▸ Task statement: Count lines with "upper" below; give only the number.

▸ Records shown:

# # #

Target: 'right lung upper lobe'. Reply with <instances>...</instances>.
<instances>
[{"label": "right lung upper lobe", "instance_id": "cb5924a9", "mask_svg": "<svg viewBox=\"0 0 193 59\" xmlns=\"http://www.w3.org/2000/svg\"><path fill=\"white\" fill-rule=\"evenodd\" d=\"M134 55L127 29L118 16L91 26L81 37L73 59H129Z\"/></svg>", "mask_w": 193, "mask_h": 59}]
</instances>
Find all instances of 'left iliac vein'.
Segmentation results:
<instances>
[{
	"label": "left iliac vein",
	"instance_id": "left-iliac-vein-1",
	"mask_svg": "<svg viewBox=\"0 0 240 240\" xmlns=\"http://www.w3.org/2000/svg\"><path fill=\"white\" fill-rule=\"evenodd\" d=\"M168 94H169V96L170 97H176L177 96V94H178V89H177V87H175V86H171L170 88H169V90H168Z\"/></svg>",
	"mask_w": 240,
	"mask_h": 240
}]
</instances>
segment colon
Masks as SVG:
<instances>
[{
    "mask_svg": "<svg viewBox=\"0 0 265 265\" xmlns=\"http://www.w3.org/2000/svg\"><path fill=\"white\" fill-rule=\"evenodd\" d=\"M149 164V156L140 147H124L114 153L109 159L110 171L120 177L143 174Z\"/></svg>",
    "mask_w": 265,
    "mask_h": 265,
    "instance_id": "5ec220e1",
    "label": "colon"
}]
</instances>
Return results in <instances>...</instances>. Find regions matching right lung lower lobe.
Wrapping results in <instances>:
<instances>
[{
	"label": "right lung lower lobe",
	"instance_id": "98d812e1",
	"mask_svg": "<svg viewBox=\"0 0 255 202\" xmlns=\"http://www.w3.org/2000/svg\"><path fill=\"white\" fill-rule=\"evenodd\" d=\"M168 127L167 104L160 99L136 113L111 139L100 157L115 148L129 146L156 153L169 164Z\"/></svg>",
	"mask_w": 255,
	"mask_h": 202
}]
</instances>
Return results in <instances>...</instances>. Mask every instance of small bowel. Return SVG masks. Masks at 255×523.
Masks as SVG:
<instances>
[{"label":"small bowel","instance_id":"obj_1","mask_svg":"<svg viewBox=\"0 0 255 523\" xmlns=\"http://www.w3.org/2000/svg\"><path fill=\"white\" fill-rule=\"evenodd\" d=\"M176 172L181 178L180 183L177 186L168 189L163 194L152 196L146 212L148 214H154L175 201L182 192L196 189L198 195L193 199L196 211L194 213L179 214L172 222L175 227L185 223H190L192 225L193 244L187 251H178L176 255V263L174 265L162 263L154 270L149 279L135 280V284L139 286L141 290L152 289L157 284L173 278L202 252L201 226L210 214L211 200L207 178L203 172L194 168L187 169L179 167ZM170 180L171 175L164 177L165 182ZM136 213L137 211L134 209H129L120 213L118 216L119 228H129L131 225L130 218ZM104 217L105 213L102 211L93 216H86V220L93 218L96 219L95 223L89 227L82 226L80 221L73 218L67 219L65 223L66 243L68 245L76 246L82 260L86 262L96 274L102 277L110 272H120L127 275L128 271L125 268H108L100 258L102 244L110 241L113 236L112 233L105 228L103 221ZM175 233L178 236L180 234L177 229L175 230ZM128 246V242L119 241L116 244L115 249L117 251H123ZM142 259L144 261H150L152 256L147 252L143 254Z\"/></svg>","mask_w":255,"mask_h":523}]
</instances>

# # #

▸ Answer to the exercise: 2